Baltic Pipe is part of the government’s gas strategy (alongside gas imported in the form of LNG and domestic extraction), which has a direct impact on the country’s energy security. The creation of a new gas supply corridor will also be important for the creation of the internal European energy market, and the project itself is consistent with the objectives of the European Union’s energy policy, which are: strengthening competition, integration of gas markets, increasing security of supply, low emission and effective implementation of the principles of sustainable development. . The emergence of new participants on the gas market in Poland will also increase its competitiveness and ensure continuity of supplies. The total amount of EU support for the Baltic Pipe project is EUR 266.8 million.
Baltic Pipe – route of the gas pipeline
The deposits from which gas will flow to Poland via the Baltic Pipe are located on the Norwegian Continental Shelf, in the western part of the country. It is there, in the town of Kårstø, that the 21-year-old and 658 km long Europipe II gas pipeline begins, leading to the Dornum terminal in Germany. Its capacity is as much as 24 billion m3 of gas per year. And it is to this infrastructure that one of the components of the Baltic Pipe project will be connected. The first line, approximately 120 km long, will lead to Denmark, where an approximately 220 km long gas pipeline will be built on land, along with a receiving terminal and a gas compressor station, which will ensure a two-way flow – from Denmark to Poland and from Poland to Denmark. The gas pipeline will enter the Baltic Sea in the Danish commune of Faxe and run east to turn southeast near the island of Bornholm and then south. It will cross the Danish and Polish maritime areas on a distance of less than 190 km, and the Swedish exclusive economic zone on a distance of approximately 85 km. It will make landfall in Poland near the town of Pogorzelica in the Rewal commune in the West Pomeranian Voivodeship.
Baltic Pipe – construction in practice
Laying the pipeline on the seabed will require laying vessels and barges on which the pipes will be welded and then laid on the seabed, the so-called using the S-lay method, i.e. laying them from the ship in the letter S. The pace of laying is to be approximately 3 km per day. The construction of the sea section requires as much as 23,000. pipes with a diameter of 0.9 m and a length of 12.2 m. They will be delivered by the industry leader, the German company Europipe GmbH. The operational life of the gas pipeline is expected to be approximately 50 years.

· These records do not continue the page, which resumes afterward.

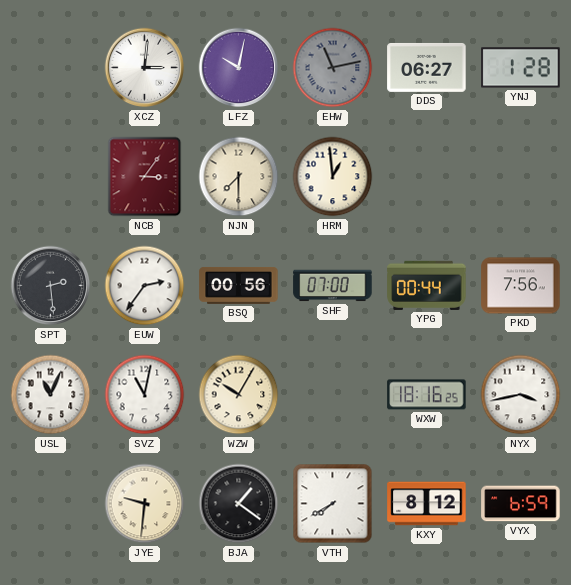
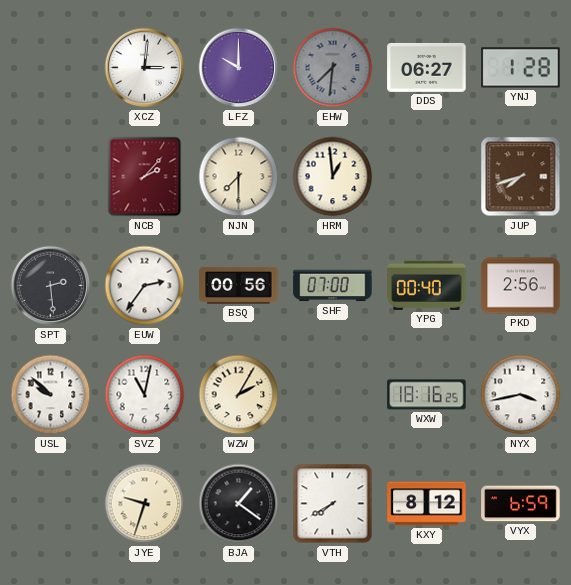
LFZ: 10:02 -> 10:00
EHW: 11:13 -> 7:31
NCB: 3:06 -> 2:07
JUP: none -> 7:42
YPG: 00:44 -> 00:40
PKD: 7:56 -> 2:56
USL: 11:04 -> 9:52
WZW: 10:05 -> 2:05
JYE: 9:31 -> 9:33
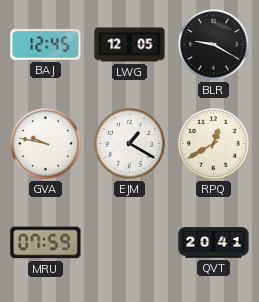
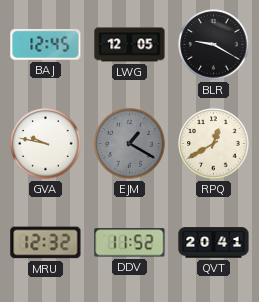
EJM dial: white -> grey
MRU: 07:59 -> 12:32
DDV: none -> 11:52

Baltic Pipe – on Polish land
Baltic Pipe is not just a gas pipe at the bottom of the Baltic Sea. As part of the project, approximately 230 km of gas pipelines will be laid on Polish land, a new compressor station will be built, and two others will be expanded. The construction of onshore gas pipelines is as complicated a task as the construction of the sea section. It requires geological, archaeological and sapper research, preparation of the construction zone by cleaning it and leveling the area, as well as removal of the top layer of soil, i.e. topsoil. After laying, the gas pipeline must be covered with at least a 1.2-meter layer of earth, after which the original terrain is restored. The only trace of the gas pipeline on the ground are posts marking its route.
Baltic Pipe – safety
The operational safety of the gas pipeline will be monitored continuously in many different ways. These will include constant route checks on the ground and from the air, including: using helicopter flights, walking tours, drones, monitoring data coming from the anti-corrosion protection system, as well as using diagnostic tests using the so-called intelligent pistons. The condition of the gas pipeline will also be checked in special open pits and during other earthworks. The construction of the onshore section of the Baltic Pipe was preceded by consultations with representatives of local communities in the area where the investment will be implemented.